_About this task_
Copy out all lines from the entries below in which "word" occurs.

_Records for this task_
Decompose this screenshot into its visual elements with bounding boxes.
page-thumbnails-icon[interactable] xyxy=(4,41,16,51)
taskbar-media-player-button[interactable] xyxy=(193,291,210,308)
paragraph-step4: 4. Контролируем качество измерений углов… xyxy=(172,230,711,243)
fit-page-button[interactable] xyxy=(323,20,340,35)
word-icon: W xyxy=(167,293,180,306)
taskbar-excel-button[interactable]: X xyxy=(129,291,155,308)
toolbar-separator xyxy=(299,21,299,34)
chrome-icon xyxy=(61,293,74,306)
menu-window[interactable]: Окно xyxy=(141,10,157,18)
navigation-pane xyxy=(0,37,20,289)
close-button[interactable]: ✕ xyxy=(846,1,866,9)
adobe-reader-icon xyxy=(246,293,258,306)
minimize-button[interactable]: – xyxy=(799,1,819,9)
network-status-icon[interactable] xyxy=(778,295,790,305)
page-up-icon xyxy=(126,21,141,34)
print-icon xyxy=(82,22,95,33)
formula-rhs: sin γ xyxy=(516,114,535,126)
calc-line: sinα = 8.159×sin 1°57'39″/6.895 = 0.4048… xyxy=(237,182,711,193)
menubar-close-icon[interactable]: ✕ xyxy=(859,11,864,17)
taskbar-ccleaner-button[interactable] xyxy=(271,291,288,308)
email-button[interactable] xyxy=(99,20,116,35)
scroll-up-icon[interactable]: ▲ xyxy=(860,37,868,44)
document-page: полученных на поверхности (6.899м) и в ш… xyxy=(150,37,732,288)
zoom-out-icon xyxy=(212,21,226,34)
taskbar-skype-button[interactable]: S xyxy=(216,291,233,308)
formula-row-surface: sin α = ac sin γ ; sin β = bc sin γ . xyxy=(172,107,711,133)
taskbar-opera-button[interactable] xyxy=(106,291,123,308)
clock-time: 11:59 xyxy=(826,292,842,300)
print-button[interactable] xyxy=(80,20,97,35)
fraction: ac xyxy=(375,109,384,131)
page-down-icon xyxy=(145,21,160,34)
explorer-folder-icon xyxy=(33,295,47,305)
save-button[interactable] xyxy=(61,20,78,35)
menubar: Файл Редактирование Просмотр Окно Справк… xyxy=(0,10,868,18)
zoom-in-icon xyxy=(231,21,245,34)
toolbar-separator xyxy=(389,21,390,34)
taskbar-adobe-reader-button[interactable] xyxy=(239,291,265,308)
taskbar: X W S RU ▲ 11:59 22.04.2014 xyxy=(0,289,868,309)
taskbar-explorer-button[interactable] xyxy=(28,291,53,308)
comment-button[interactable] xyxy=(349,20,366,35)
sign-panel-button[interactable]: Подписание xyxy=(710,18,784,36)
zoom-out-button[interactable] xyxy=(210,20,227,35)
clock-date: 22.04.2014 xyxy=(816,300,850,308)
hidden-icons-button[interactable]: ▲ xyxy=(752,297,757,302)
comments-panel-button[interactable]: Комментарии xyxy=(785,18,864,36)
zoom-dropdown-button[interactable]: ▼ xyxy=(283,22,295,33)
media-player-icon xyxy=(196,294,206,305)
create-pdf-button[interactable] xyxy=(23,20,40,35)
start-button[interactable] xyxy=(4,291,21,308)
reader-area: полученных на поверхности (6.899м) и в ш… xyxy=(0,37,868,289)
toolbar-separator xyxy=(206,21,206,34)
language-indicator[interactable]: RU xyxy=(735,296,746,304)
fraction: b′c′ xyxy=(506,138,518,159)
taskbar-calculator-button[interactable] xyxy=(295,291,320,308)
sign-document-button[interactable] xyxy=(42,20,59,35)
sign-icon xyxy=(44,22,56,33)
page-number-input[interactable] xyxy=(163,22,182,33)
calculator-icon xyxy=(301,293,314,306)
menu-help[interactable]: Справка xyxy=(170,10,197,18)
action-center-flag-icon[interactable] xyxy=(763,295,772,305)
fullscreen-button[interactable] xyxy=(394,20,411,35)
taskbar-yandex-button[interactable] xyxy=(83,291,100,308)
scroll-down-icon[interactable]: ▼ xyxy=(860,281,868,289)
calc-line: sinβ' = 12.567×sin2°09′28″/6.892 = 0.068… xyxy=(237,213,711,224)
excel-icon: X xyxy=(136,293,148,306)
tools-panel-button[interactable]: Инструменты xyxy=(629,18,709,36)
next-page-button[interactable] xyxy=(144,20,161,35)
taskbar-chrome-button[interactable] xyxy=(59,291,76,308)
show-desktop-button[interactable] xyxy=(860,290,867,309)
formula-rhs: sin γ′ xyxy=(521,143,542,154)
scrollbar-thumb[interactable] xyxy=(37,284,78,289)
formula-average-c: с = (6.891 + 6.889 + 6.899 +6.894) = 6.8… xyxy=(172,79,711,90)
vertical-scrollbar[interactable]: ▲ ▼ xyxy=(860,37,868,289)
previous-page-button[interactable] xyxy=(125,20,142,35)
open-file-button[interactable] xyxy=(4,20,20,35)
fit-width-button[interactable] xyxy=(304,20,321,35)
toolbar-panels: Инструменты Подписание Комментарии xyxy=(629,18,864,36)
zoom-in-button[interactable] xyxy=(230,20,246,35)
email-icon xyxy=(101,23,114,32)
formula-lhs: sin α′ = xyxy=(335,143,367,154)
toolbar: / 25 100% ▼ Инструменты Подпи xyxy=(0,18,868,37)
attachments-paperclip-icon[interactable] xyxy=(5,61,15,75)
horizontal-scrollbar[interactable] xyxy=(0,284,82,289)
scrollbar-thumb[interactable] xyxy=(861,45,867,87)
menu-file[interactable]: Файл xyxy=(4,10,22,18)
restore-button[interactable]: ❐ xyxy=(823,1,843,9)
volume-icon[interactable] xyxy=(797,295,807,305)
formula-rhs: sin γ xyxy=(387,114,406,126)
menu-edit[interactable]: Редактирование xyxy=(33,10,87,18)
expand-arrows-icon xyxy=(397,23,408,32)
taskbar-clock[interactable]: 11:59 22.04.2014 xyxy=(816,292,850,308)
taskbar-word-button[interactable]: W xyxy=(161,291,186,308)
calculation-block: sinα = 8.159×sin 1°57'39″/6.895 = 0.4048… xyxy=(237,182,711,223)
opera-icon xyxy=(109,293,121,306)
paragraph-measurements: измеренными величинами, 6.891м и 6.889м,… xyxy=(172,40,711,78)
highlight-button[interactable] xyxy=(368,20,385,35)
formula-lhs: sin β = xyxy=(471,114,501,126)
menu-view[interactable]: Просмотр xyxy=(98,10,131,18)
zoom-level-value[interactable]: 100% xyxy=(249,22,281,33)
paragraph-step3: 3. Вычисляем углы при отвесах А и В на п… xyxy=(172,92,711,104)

* * *

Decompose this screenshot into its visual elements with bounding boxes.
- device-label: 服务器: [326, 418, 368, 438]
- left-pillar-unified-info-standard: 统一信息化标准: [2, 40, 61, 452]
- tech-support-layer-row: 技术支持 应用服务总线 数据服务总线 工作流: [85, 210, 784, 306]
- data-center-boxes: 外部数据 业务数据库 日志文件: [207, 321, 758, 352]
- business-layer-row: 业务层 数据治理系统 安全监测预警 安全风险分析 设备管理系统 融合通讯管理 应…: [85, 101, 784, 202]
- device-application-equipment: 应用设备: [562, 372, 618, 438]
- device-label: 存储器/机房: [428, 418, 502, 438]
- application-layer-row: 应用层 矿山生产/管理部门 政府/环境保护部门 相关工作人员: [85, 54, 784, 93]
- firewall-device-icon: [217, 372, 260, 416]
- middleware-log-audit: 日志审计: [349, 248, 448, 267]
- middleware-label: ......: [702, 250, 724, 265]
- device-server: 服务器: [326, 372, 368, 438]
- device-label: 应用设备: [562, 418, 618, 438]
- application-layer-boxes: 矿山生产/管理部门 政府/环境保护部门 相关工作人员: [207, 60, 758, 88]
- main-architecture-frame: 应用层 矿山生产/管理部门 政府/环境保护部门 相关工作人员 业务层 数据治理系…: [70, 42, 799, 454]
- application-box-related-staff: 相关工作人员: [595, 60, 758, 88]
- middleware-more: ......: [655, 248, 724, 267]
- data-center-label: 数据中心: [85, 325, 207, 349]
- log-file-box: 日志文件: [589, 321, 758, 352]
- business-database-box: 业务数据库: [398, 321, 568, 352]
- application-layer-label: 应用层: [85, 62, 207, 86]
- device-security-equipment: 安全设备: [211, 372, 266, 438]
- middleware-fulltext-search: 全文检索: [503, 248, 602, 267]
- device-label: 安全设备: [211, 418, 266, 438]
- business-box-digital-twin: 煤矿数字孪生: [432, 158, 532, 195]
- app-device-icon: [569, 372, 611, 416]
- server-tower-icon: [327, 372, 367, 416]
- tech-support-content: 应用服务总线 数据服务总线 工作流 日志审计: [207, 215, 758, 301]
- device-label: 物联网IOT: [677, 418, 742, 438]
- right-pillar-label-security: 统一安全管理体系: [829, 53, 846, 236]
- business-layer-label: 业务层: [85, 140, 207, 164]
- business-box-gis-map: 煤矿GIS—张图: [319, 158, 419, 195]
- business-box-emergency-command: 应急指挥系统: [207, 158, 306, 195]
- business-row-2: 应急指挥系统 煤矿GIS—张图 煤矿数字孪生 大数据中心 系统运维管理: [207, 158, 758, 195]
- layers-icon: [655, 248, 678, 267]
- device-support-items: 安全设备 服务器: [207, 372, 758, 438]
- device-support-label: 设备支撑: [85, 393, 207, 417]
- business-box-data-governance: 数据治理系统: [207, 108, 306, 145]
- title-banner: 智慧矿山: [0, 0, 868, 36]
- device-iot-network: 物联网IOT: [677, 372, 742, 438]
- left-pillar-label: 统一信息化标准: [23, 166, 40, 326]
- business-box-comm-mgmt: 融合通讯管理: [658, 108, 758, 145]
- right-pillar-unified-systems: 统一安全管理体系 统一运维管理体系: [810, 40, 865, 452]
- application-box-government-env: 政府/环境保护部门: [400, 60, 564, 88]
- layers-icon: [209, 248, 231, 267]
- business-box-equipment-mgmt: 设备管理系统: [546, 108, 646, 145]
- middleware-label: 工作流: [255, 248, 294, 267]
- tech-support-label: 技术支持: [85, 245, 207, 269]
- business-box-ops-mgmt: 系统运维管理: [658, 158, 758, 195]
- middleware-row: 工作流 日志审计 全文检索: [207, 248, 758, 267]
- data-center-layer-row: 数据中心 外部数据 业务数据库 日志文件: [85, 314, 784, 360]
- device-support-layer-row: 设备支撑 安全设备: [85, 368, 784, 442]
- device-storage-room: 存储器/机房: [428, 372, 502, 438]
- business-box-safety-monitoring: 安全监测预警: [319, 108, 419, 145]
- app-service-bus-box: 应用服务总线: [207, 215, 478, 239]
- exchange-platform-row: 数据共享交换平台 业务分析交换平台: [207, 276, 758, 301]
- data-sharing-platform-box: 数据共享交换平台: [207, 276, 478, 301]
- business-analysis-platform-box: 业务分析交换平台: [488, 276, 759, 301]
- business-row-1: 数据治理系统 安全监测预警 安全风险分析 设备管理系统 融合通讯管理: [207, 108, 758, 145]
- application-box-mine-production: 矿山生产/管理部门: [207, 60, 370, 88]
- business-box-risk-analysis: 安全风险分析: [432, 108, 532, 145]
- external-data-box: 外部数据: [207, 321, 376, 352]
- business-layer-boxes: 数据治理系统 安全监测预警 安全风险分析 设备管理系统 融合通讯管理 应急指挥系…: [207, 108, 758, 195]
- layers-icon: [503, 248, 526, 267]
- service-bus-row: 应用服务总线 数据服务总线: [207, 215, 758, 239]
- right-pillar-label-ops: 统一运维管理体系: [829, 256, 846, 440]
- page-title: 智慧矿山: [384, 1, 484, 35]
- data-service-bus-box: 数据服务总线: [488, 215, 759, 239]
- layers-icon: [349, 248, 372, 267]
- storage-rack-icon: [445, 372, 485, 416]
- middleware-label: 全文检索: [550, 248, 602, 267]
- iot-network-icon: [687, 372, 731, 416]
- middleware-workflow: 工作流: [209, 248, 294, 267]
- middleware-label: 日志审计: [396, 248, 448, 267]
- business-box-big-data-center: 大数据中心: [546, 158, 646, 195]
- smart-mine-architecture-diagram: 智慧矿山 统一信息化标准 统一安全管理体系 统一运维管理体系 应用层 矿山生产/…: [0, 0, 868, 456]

_Output of the task_
word-icon: W xyxy=(167,293,180,306)
taskbar-word-button[interactable]: W xyxy=(161,291,186,308)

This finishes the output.